The Portuguese Communist Youth ( or ) is the youth organization of the Portuguese Communist Party, and was founded on 10 November 1979, after the unification of the Young Communist League and the Communist Students League.

The JCP has a political relationship with the Portuguese Communist Party; however, it is an independent organization. The headquarters of the JCP are located in Lisbon.

The JCP is a member of the World Federation of Democratic Youth (WFDY), a non-governmental youth organization that congregates several left-wing youth organizations from all continents. The WFDY holds an international event, named the World Festival of Youth and Students, in which the Portuguese Communist Youth participates. JCP has held the presidency of the World Federation of Democratic Youth in the past and maintains an active role in the Federation.
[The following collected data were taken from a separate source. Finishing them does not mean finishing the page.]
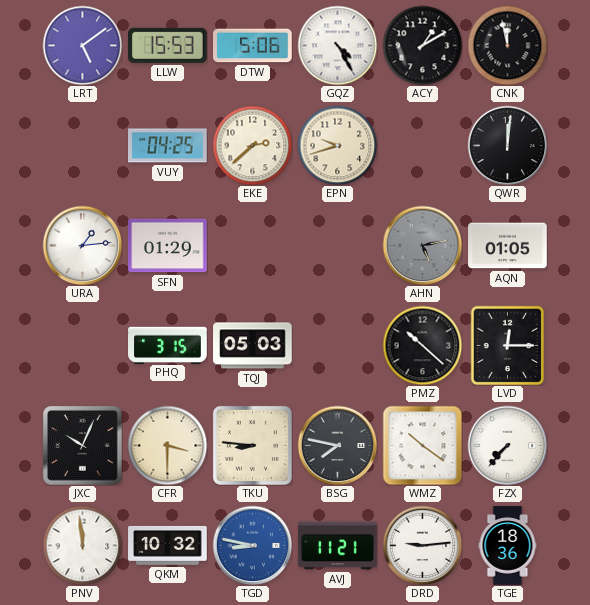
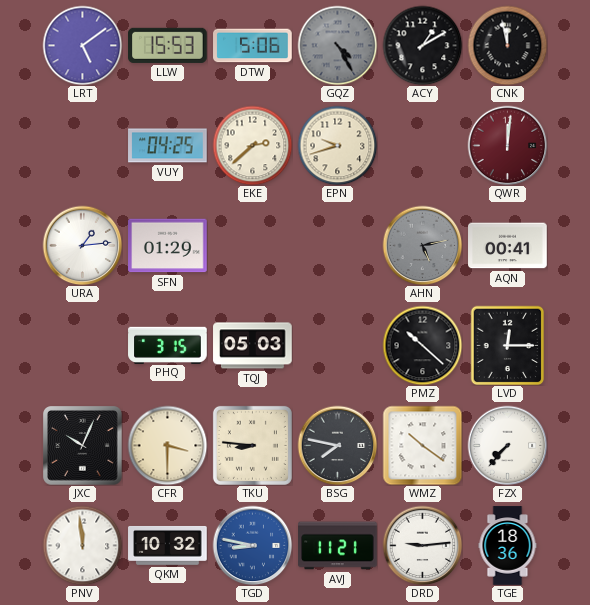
GQZ dial: white -> grey
QWR dial: black -> burgundy
AQN: 01:05 -> 00:41
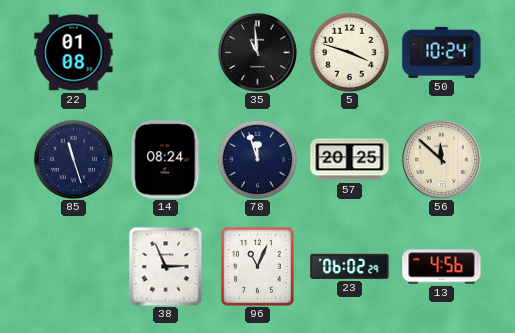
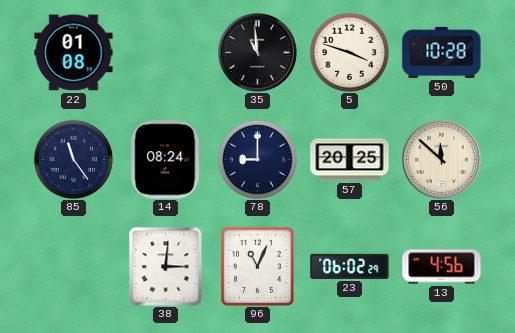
50: 10:24 -> 10:28
85: 11:27 -> 11:24
78: 11:57 -> 9:00
38: 2:56 -> 3:01
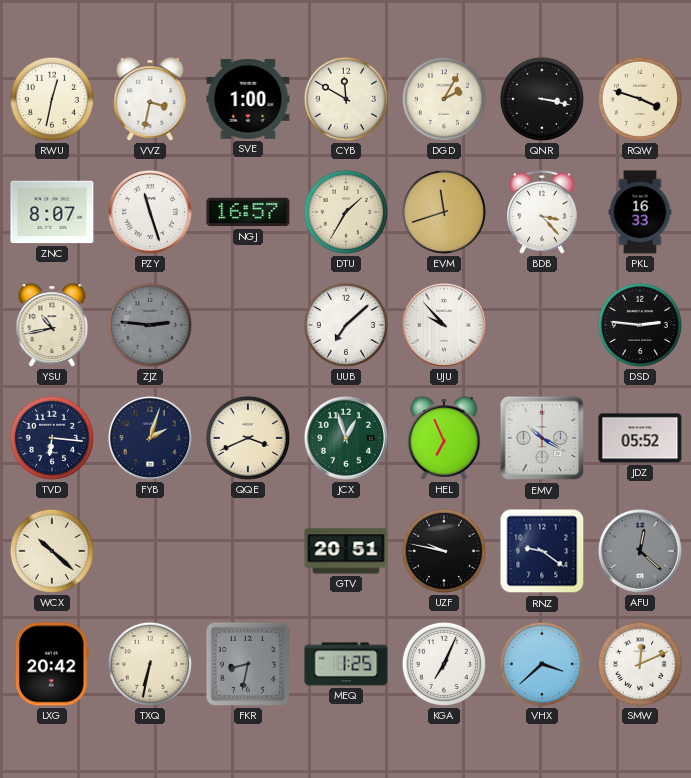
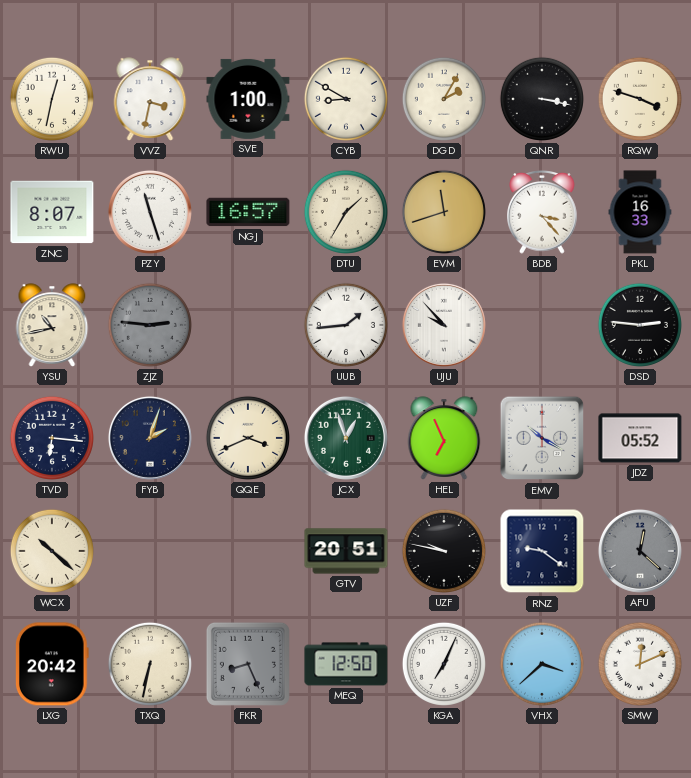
CYB: 11:50 -> 8:50
UUB: 7:08 -> 1:44
FKR: 8:32 -> 8:26
MEQ: 1:25 -> 12:50
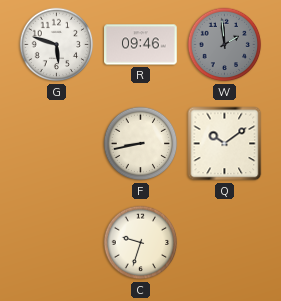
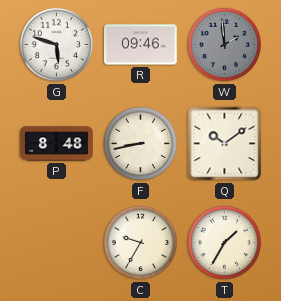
P: none -> 8:48
C: 9:33 -> 9:35
T: none -> 1:35
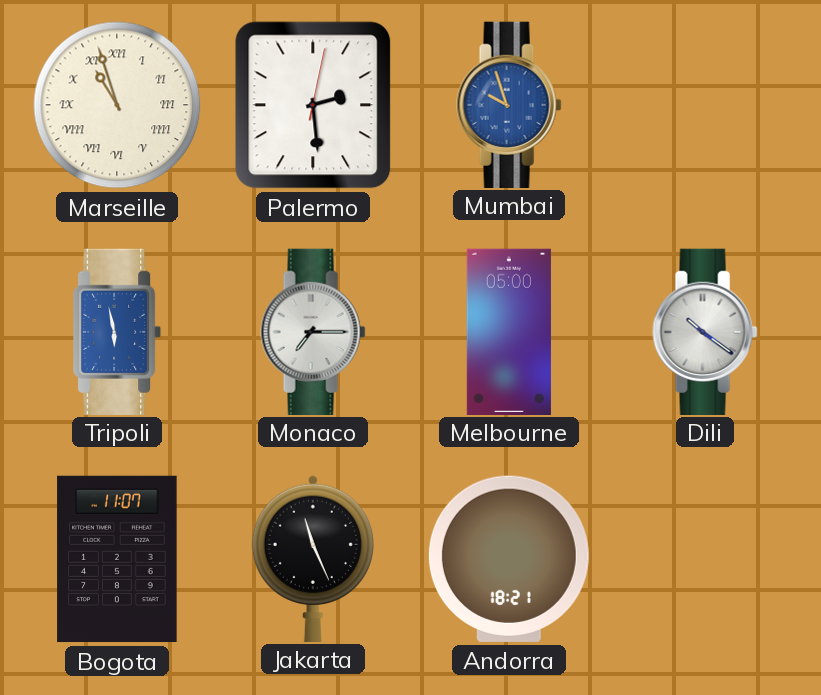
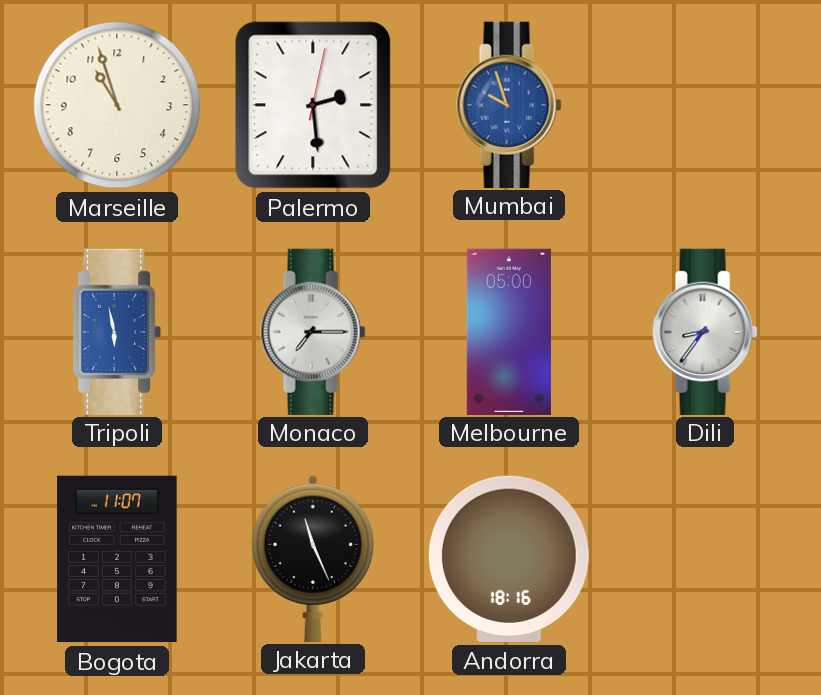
Marseille numerals: Roman -> Arabic
Dili: 10:21 -> 8:36
Andorra: 18:21 -> 18:16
Composed of students and working-class youth, the JCP's main political concerns and interventions are on the subject of the promotion of a free and public education in all degrees, employment, access to sports and culture, peace, and housing.

JCP also promotes international brigades for countries like Cuba, Palestine, and Venezuela, both alone and with other European communist youth organizations like KNE and SDAJ.

Structure

The main organ of the JCP is the congress, a political convention that is held each three years. In the congress, the organization defines its political strategies and elects a new National Committee.

Between the congresses, the main organ is the National Committee, which assures that the political guidelines are being implemented, schedules and carries out the national activities of the JCP, manages the property and funds, and also assures the JCP's international relations.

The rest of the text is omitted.